There is no air conditioning at Bercy and the heat outside was intense, also hottest day in Paris for some time, so in the building it was really heating up with the sun beating on the roof all day and with the hall starting to fill up with 17,000 fans. Unusually Bercy is completely GA, or General Admission as we call it, i.e. a ticket is for anywhere in this arena -- you stand or sit where you can if you are early enough. But it seems to work here without any fighting -- every seat was full and the floor rammed all the way back to the extent I couldn't even get to the mixing desk from behind as I usually can in an arena. And of course to take up position the fans were in early which of course added to the heat. Rise to Remain got a fantastic reception from a full hall and they came off like drowned rats, soaked and knackered after just 35 min. We are a bit (!!) older than them and play for 2 hours with the heat of the FULL lighting rig bearing down on the stage!! The effect of this incredible heat on both the band and the fans concerned me greatly so I spent a lot of time preshow with Patrick and our guys thinking what can be done. Water, oxygen, fans... anything that could help was considered and applied. I think there we a number of fans taken out over the front barrier feeling faint, it really was that hot. I felt for the band, they always try to hard not to show any discomfort but this really beyond the call of duty, and, believe me, I do not exaggerate one bit! But, as always, we survived and it was a great show with a fantastic audience -- I don't know how they had the energy either. Everyone in that hall was completely soaked and literally ringing wet with sweat. A memorable gig for both the right and the wrong reasons!
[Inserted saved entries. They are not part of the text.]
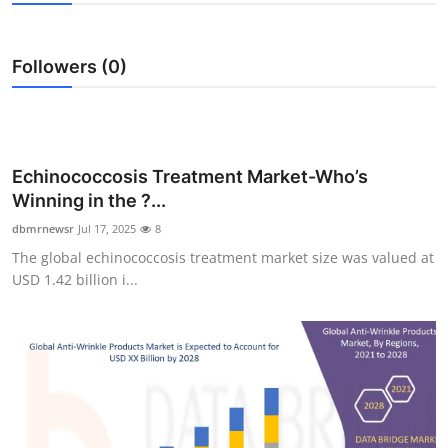
Health
Followers (0)
Guest Posting
Advertise with US
Crypto
Echinococcosis Treatment Market-Who’s
Winning in the ?...
Business
dbmrnewsr
Jul 17, 2025
8
The global echinococcosis treatment market size was valued at
Finance
USD 1.42 billion i...
Tech
Real Estate
General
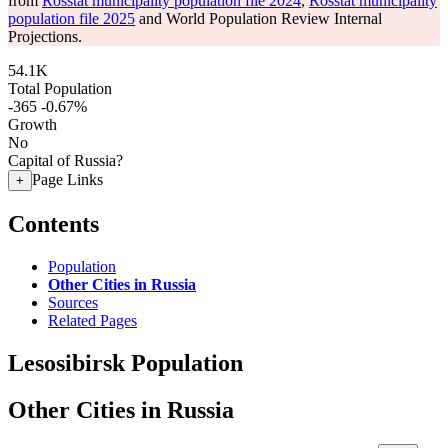
from
Rosstat municipality population file 2024
,
Rosstat municipality
population file 2025
and World Population Review Internal
Projections.
54.1K
Total Population
-365
-0.67%
Growth
No
Capital of Russia?
Page Links
+
Contents
Population
Other Cities in Russia
Sources
Related Pages
Lesosibirsk Population
Other Cities in Russia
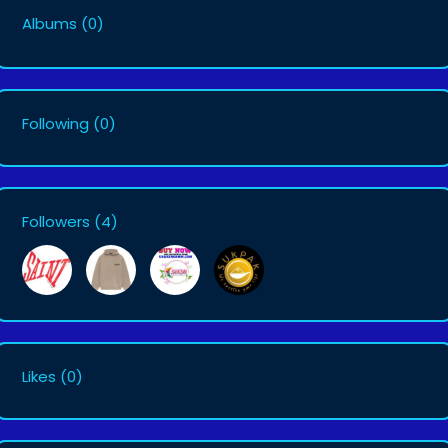
Albums
(0)
Following
(0)
Followers
(4)
Likes
(0)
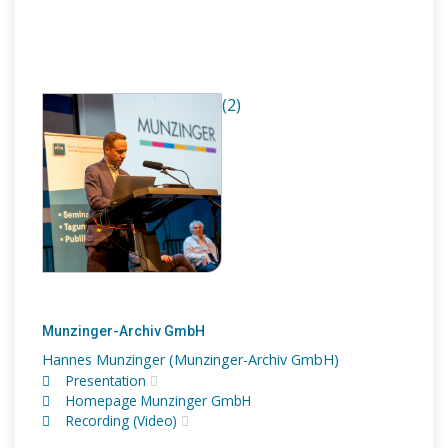
(2)
Munzinger-Archiv GmbH
Hannes Munzinger (Munzinger-Archiv GmbH)
Presentation
Homepage Munzinger GmbH
Recording (Video)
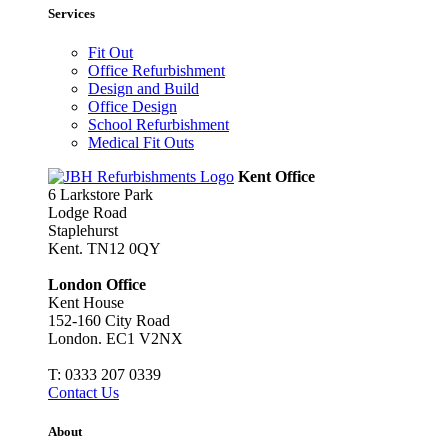
Services
Fit Out
Office Refurbishment
Design and Build
Office Design
School Refurbishment
Medical Fit Outs
Kent Office
6 Larkstore Park
Lodge Road
Staplehurst
Kent. TN12 0QY
London Office
Kent House
152-160 City Road
London. EC1 V2NX
T:
0333 207 0339
Contact Us
About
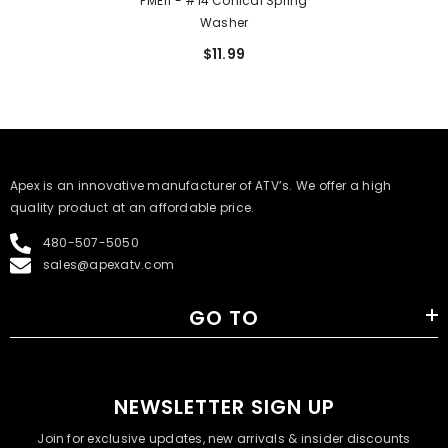
PME11 - #14 Conical Spring
Washer
$11.99
​Apex is an innovative manufacturer of ATV’s. We offer a high
quality product at an affordable price.
480-507-5050
sales@apexatv.com
GO TO
NEWSLETTER SIGN UP
Join for exclusive updates, new arrivals & insider discounts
The second night thankfully it was still a hot sunny day but not as hot as the first day, but still soaked everyone. Another 17,000 -- both shows were sold out well in advance, the strongest sales ever for us at Bercy, even on a Monday and Tuesday night so I guess we were doing something right.

We all went out for a few beers after -- well we had to replenish our liquid levels and hydrate, didn't we!! Two "hot" shows, a beautiful city -- what more can you ask.

Next day I returned home, missing Roskilde. Only I could book such a major show as Ullevi Stadium, Gothenburg on my wife Kathy's birthday!! We celebrated from midnight until too late and I was up at 7am to jump very groggily into a car to Heathrow to fly to Gothenburg. And felt like **** all day. I do need over 3 hours sleep nowadays.

Roskilde apparently went very well with great support at our first show in the Nordics on this tour. Roskilde is one of Europe's biggest and most renowned festivals -- all the profits go to childrens charities all around the World apparently. We were sold out to 85,000 tickets. However all the staff are volunteers, working for nothing other than to be there. So with 30,000 people involved I guess we were playing potentially to 100,000+. What a fantastic way to do things. And they still use the trade mark orange tent over the stage -- this gives us a lot of production problems as we can't fit stuff in but you shouldn't mess with the tradition of such an especially cool and worthwhile event.

That's it for now - next .... ULLEVI !!!